Materials provided Start Marker

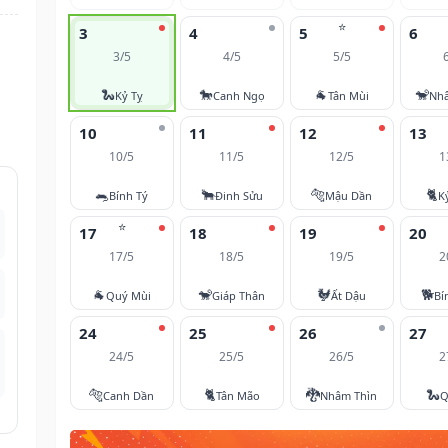
⭐
3
4
5
6
3/5
4/5
5/5
🐍
🐎
🐐
🐒
Kỷ Tỵ
Canh Ngọ
Tân Mùi
Nh
10
11
12
13
10/5
11/5
12/5
1
🐀
🐂
🐅
🐈
Bính Tý
Đinh Sửu
Mậu Dần
K
⭐
17
18
19
20
17/5
18/5
19/5
2
🐐
🐒
🐓
🐕
Quý Mùi
Giáp Thân
Ất Dậu
Bí
24
25
26
27
24/5
25/5
26/5
2
🐅
🐈
🐉
🐍
Canh Dần
Tân Mão
Nhâm Thìn
Q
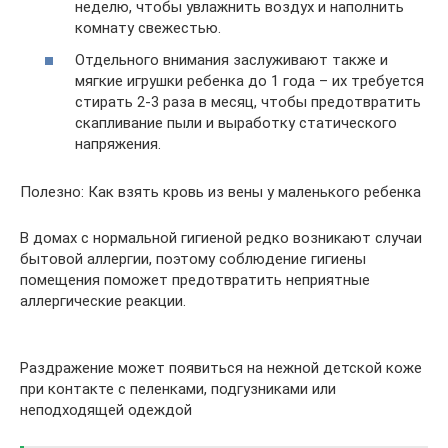
неделю, чтобы увлажнить воздух и наполнить
комнату свежестью.
Отдельного внимания заслуживают также и
мягкие игрушки ребенка до 1 года – их требуется
стирать 2-3 раза в месяц, чтобы предотвратить
скапливание пыли и выработку статического
напряжения.
Полезно: Как взять кровь из вены у маленького ребенка
В домах с нормальной гигиеной редко возникают случаи
бытовой аллергии, поэтому соблюдение гигиены
помещения поможет предотвратить неприятные
аллергические реакции.
Раздражение может появиться на нежной детской коже
при контакте с пеленками, подгузниками или
неподходящей одеждой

Materials provided End Marker

Problem to solve: Your response should be made up of the lines in the data that contain the word "предотвратить".

Response to this exercise:
стирать 2-3 раза в месяц, чтобы предотвратить
помещения поможет предотвратить неприятные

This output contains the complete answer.